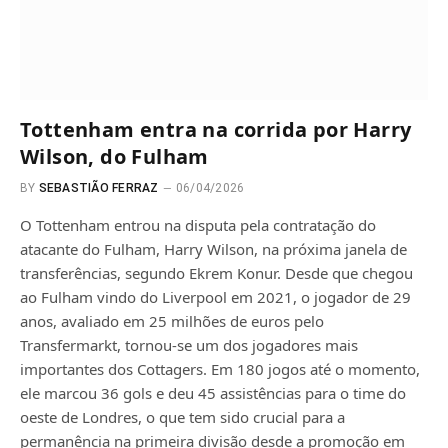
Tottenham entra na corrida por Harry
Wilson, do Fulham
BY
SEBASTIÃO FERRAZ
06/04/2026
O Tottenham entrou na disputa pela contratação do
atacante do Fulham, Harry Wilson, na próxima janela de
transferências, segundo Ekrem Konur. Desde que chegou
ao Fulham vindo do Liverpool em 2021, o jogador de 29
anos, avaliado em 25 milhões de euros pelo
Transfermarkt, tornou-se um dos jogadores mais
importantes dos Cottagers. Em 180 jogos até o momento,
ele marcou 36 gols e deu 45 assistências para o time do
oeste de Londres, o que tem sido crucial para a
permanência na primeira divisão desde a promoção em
--------------------
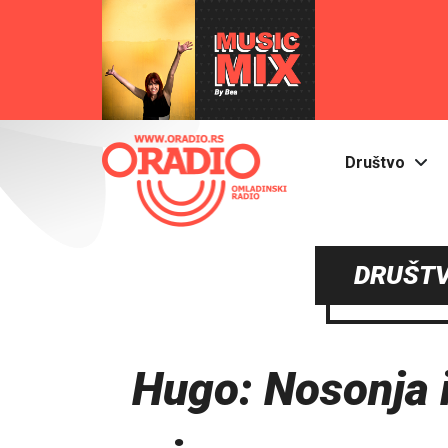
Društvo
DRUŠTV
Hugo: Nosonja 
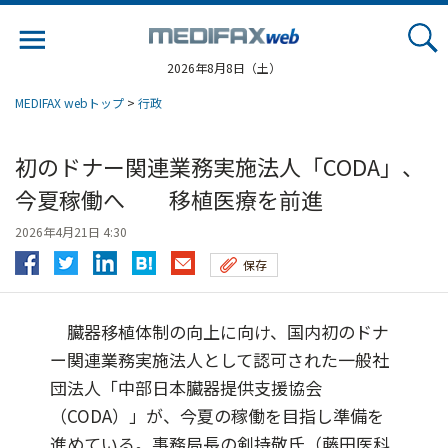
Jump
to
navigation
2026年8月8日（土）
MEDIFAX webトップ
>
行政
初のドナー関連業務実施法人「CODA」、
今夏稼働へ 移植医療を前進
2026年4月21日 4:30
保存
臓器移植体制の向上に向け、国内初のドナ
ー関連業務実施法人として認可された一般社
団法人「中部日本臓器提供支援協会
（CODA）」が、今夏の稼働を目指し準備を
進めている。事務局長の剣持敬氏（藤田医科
--------------------
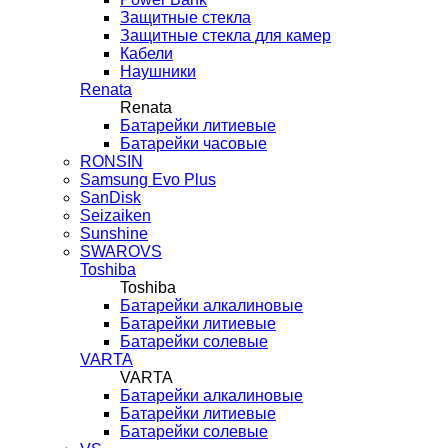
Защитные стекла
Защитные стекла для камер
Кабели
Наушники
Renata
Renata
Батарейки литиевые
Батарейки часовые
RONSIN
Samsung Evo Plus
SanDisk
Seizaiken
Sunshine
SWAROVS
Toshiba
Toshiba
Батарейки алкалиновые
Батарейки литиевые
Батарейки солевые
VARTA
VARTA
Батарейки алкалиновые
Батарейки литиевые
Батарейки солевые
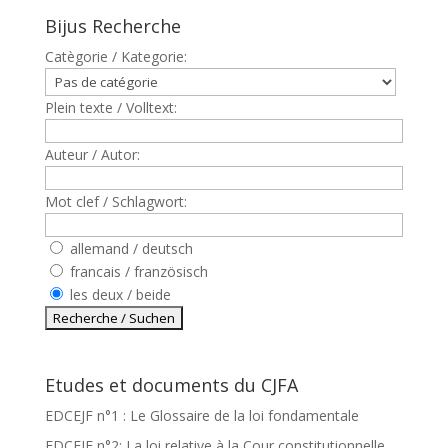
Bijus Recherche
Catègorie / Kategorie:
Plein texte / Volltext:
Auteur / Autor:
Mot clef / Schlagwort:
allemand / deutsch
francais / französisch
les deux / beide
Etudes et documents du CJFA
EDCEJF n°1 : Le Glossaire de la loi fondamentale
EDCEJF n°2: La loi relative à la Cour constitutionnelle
--------------------
#### EXERCISE PROMPT:
Copy out each line of the data above, exactly, if it lies between the line holding "初のドナー関連業務実施法人「CODA」、" and the line holding "進めている。事務局長の剣持敬氏（藤田医科", inclusive; copy no other line.

#### RESULT:
初のドナー関連業務実施法人「CODA」、
今夏稼働へ 移植医療を前進
2026年4月21日 4:30
保存
臓器移植体制の向上に向け、国内初のドナ
ー関連業務実施法人として認可された一般社
団法人「中部日本臓器提供支援協会
（CODA）」が、今夏の稼働を目指し準備を
進めている。事務局長の剣持敬氏（藤田医科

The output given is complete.